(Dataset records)
= Beginning of Section =

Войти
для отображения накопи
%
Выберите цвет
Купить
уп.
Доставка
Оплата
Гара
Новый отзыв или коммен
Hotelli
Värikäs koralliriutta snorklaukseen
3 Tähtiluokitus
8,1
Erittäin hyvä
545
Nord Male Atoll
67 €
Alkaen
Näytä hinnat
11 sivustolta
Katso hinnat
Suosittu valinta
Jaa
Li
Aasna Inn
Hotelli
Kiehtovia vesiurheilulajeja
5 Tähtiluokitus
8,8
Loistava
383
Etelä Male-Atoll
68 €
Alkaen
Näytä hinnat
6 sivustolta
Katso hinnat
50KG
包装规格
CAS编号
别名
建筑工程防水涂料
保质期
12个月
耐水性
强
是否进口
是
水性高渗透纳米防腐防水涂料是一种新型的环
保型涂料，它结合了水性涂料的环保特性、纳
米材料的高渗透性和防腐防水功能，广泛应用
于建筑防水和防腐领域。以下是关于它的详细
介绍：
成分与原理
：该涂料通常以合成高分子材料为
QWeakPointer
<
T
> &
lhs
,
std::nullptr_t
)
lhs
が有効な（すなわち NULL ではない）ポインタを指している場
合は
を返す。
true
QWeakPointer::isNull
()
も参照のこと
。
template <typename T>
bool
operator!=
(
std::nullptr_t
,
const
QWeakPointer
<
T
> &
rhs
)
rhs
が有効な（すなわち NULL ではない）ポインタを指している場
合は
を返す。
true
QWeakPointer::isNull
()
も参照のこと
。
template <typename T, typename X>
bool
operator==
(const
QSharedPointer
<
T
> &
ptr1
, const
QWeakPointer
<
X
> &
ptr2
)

= End of Section =

▸ EXERCISE REQUIREMENTS
Which lines run from the one holding "6 sivustolta" through the end of the data? Write them out exactly, ends included, and add nothing.

▸ EXERCISE RESPONSE
6 sivustolta
Katso hinnat
50KG
包装规格
CAS编号
别名
建筑工程防水涂料
保质期
12个月
耐水性
强
是否进口
是
水性高渗透纳米防腐防水涂料是一种新型的环
保型涂料，它结合了水性涂料的环保特性、纳
米材料的高渗透性和防腐防水功能，广泛应用
于建筑防水和防腐领域。以下是关于它的详细
介绍：
成分与原理
：该涂料通常以合成高分子材料为
QWeakPointer
<
T
> &
lhs
,
std::nullptr_t
)
lhs
が有効な（すなわち NULL ではない）ポインタを指している場
合は
を返す。
true
QWeakPointer::isNull
()
も参照のこと
。
template <typename T>
bool
operator!=
(
std::nullptr_t
,
const
QWeakPointer
<
T
> &
rhs
)
rhs
が有効な（すなわち NULL ではない）ポインタを指している場
合は
を返す。
true
QWeakPointer::isNull
()
も参照のこと
。
template <typename T, typename X>
bool
operator==
(const
QSharedPointer
<
T
> &
ptr1
, const
QWeakPointer
<
X
> &
ptr2
)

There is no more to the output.